Bastedo, J. & S. Tooke. 2007. Free as the Wind – Saving the Horses of Sable Island. Red Deer Press, 1512, 1800 – 4 Street SW, Calgary Alberta T2S 2S5. 32 pages. (Illustrated by Susan Tooke, with text by Jamie Bastedo).
Book Review: “Free as the Wind”
Wild and free the horses of Sable gallop over the sand dunes of their Island home—that strange and lonely island, lying almost 300 kilometres off the coast of nova Scotia. No one knows, for sure, how the first horses arrived there, but through centuries they have lived out their natural lives, with no predator, except man.
More than once, through the years, numbers of the wild creatures were captured and taken to the mainland, to be used for various purposes. Most cruel of all, some were forced to work in the deep, dark coal mines of Cape Breton.
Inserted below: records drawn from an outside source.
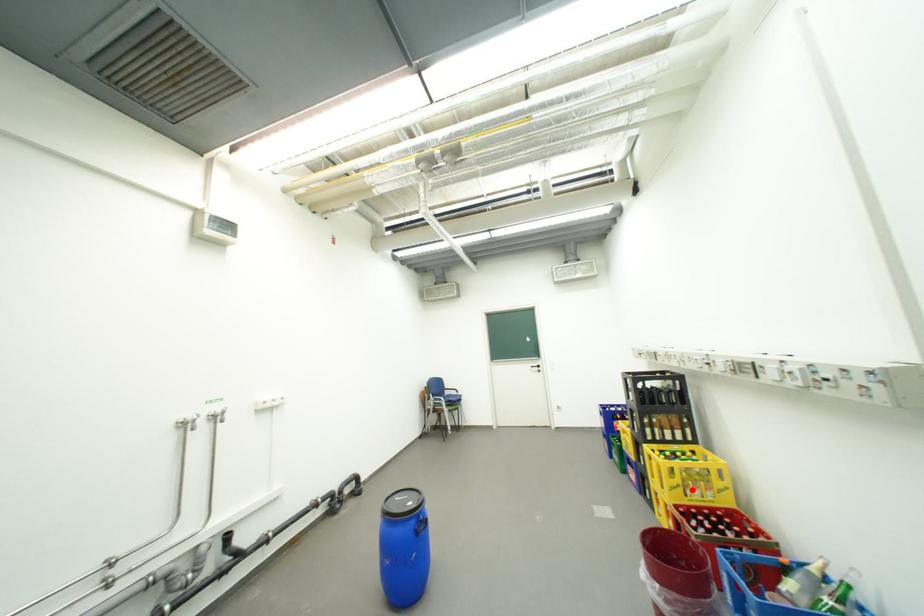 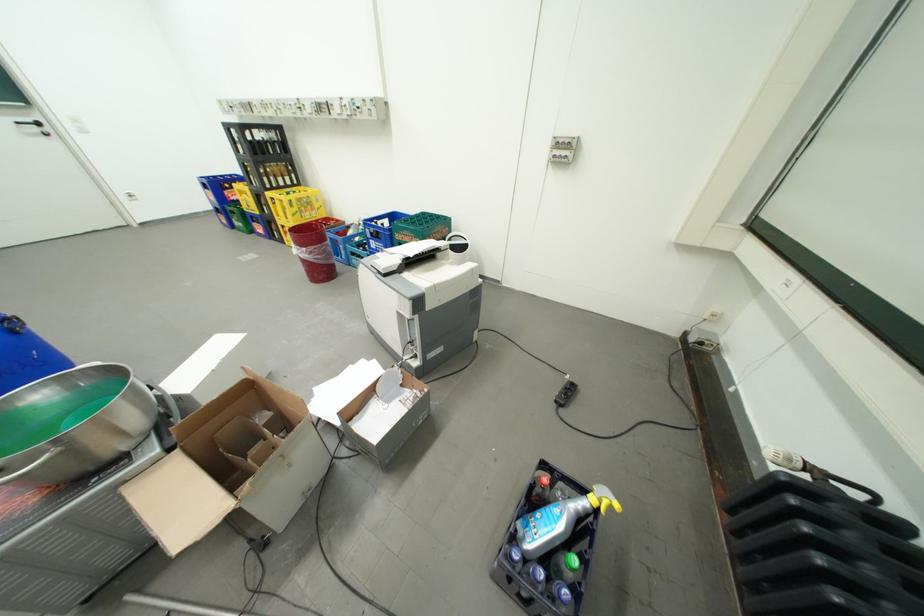 Question: A red point is marked in image1. In image2, is the corresponding 3D point closer to the camera or farther? Reply with the corresponding letter.

Choices:
 (A) The corresponding 3D point is closer.
 (B) The corresponding 3D point is farther.

Answer: (A) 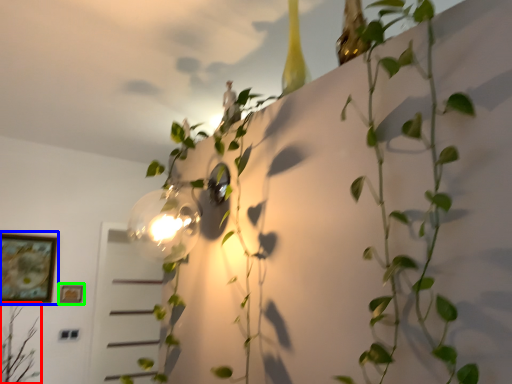 Question: Which is farther away from plant (highlighted by a red box)? picture frame (highlighted by a blue box) or picture frame (highlighted by a green box)?

Choices:
 (A) picture frame
 (B) picture frame

Answer: (B) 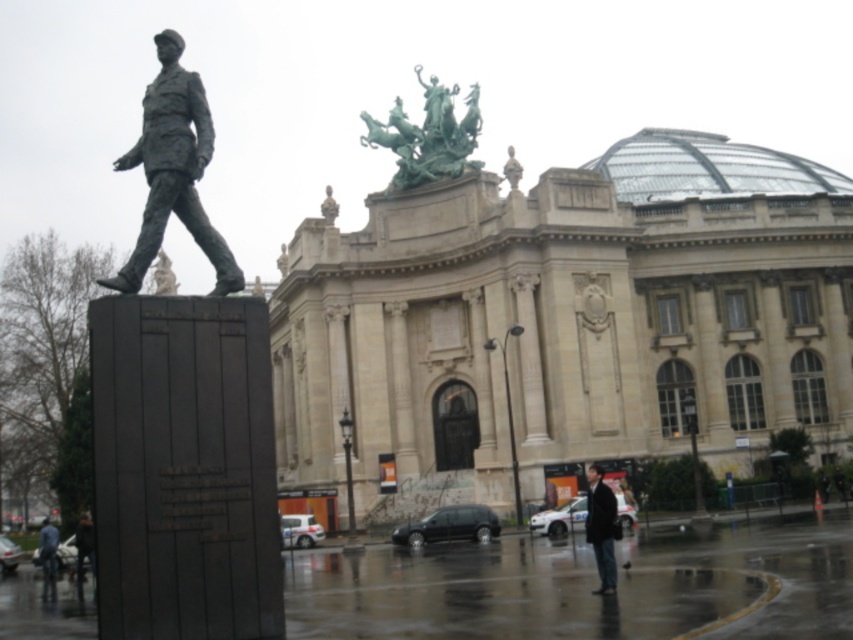 Question: Which point is farther from the camera taking this photo?

Choices:
 (A) (372, 138)
 (B) (132, 273)

Answer: (A)

Question: Is bronze statue at left below denim jacket at lower left?

Choices:
 (A) no
 (B) yes

Answer: (A)

Question: Estimate the real-world distances between objects in this image. Which object is closer to the dark brown leather jacket at lower center?

Choices:
 (A) green polished bronze statue at upper center
 (B) bronze statue at left

Answer: (B)

Question: Can you confirm if green polished bronze statue at upper center is thinner than denim jacket at lower left?

Choices:
 (A) yes
 (B) no

Answer: (A)

Question: Which object is farther from the camera taking this photo?

Choices:
 (A) dark brown leather jacket at lower center
 (B) denim jacket at lower left
 (C) bronze statue at left
 (D) green polished bronze statue at upper center

Answer: (D)

Question: Does bronze statue at left have a greater width compared to denim jacket at lower left?

Choices:
 (A) yes
 (B) no

Answer: (A) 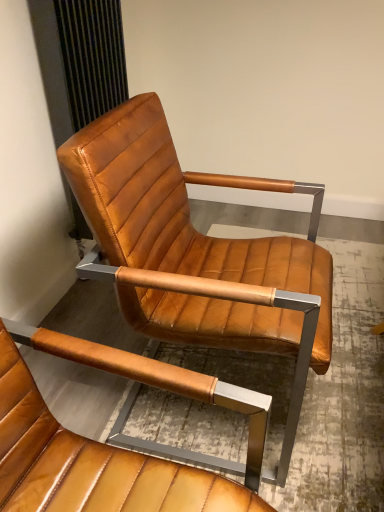 What do you see at coordinates (197, 252) in the screenshot? I see `cognac leather chair at center` at bounding box center [197, 252].

The height and width of the screenshot is (512, 384). Identify the location of cognac leather chair at center. (197, 252).

Image resolution: width=384 pixels, height=512 pixels. In order to click on cognac leather chair at center in this screenshot , I will do `click(197, 252)`. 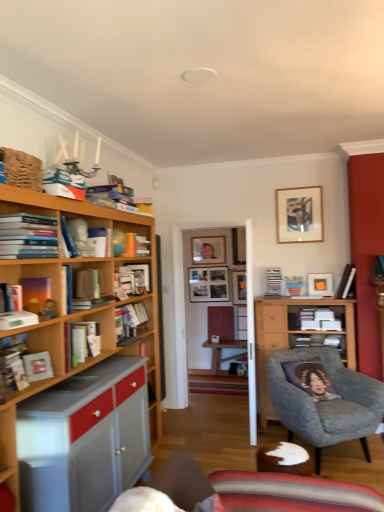 Question: Is hardcover book at left, which appears as the first book when viewed from the left, to the left of hardcover book at upper right, marked as the 1th book in a right-to-left arrangement, from the viewer's perspective?

Choices:
 (A) no
 (B) yes

Answer: (B)

Question: From the image's perspective, is hardcover book at left, the eleventh book from the back, above hardcover book at upper right, marked as the 1th book in a right-to-left arrangement?

Choices:
 (A) yes
 (B) no

Answer: (B)

Question: Is hardcover book at left, which is counted as the 12th book, starting from the right, behind hardcover book at upper right, which is the second book in back-to-front order?

Choices:
 (A) no
 (B) yes

Answer: (A)

Question: Does hardcover book at left, which is the 2th book from front to back, come in front of hardcover book at upper right, marked as the 1th book in a right-to-left arrangement?

Choices:
 (A) no
 (B) yes

Answer: (B)

Question: From a real-world perspective, is hardcover book at left, which is counted as the 12th book, starting from the right, positioned over hardcover book at upper right, marked as the 1th book in a right-to-left arrangement, based on gravity?

Choices:
 (A) no
 (B) yes

Answer: (A)

Question: From the image's perspective, is hardcover book at left, which is the sixth book from left to right, above or below hardcover book at center, the twelfth book in the front-to-back sequence?

Choices:
 (A) below
 (B) above

Answer: (A)

Question: Is hardcover book at left, which is the sixth book from left to right, in front of or behind hardcover book at center, which is the 1th book from back to front, in the image?

Choices:
 (A) front
 (B) behind

Answer: (A)

Question: In the image, is hardcover book at left, which is the sixth book from left to right, on the left side or the right side of hardcover book at center, which appears as the 11th book when viewed from the left?

Choices:
 (A) left
 (B) right

Answer: (A)

Question: Based on their sizes in the image, would you say hardcover book at left, the seventh book positioned from the right, is bigger or smaller than hardcover book at center, which is the 1th book from back to front?

Choices:
 (A) big
 (B) small

Answer: (B)

Question: Is hardcover books at left, which ranks as the 12th book in back-to-front order, inside the boundaries of hardcover book at upper right, which is the second book in back-to-front order, or outside?

Choices:
 (A) outside
 (B) inside

Answer: (A)

Question: From a real-world perspective, is hardcover books at left, which appears as the third book when viewed from the left, positioned above or below hardcover book at upper right, positioned as the 12th book in left-to-right order?

Choices:
 (A) above
 (B) below

Answer: (A)

Question: Visually, is hardcover books at left, which ranks as the 12th book in back-to-front order, positioned to the left or to the right of hardcover book at upper right, which appears as the 11th book when viewed from the front?

Choices:
 (A) right
 (B) left

Answer: (B)

Question: Does point (16, 224) appear closer or farther from the camera than point (345, 286)?

Choices:
 (A) closer
 (B) farther

Answer: (A)

Question: Looking at the image, does matte white picture frame at upper right, placed as the first picture frame when sorted from front to back, seem bigger or smaller compared to matte black picture frame at upper center, arranged as the first picture frame when viewed from the back?

Choices:
 (A) small
 (B) big

Answer: (A)

Question: From a real-world perspective, relative to matte black picture frame at upper center, positioned as the fourth picture frame in front-to-back order, is matte white picture frame at upper right, which is the 4th picture frame in back-to-front order, vertically above or below?

Choices:
 (A) above
 (B) below

Answer: (B)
And once, in the middle of the last century, all the Sable horses were condemned to total extinction.
Government officials, visiting the Island, had found skulls and bones of horses scattered about and reported that the isolated animals were dying of starvation and ordered that some might be rescued but most should be put out of their misery at once. It was suggested that the meat could be used for dog food.
How this was prevented, by the action of Canadian children, is the basis of a fictional story published by RED DEER PRESS. The tale is told by Jamie Bastedo, and the book is beautifully illustrated by Susan Tooke, of Halifax.
Susan Tooke is a gifted artist and her cover picture is eye-catching. Here is a fine portrait of Gem, the stallion featured in Bastedo’s tale. A foal gambols nearby and in the background another manifestation of Gem stands atop a grassy dune. Already one feels the wonder and charm of Sable Island and its horses.
Inside, other great paintings tell us more of the story. One shows us the boy, Lucas, walking down the hill to his home. We see the lovely panorama of the rolling dunes and the far, blue ocean. White gulls soar overhead. We can almost feel the breeze and smell of the salt air. Wild strawberries bloom in the grasses and a sparrow sits guard by her nest, with its clutch of brown speckled eggs. It is a sweet and peaceful scene.
But there is a dark, symbolic image in the left foreground, warning of trouble to come. The sparrow’s mate perches on the nearby partly decomposed head of a dead horse. On the next page Lucas and his little sister learn the sad news that they and the horses must leave their Island home, forever.
“Free as the Wind” is a book that many children will want to own themselves and it is a great book for the classroom. It can be used in many ways, perhaps best of all to show that children are people and when people band together their voices can be heard. They can “make a difference.” Sometimes people in high places make mistakes by not doing enough careful research before making important decisions.
“Free as the Wind” can also lead to studies of the many endangered wild creatures in the world of today. Teachers can help children think of ways they can make a difference. It can lead to a discussion of wild animals being captured and treated as pets, or put into zoos.
The last painting in the book shows a joyous Gem galloping through the surf of Sable Island, with Lucas and his dog following happily after. Is it true that the wild horses of Sable will live free as the wind forever? This book, with its inspiring images, leads us to hope so.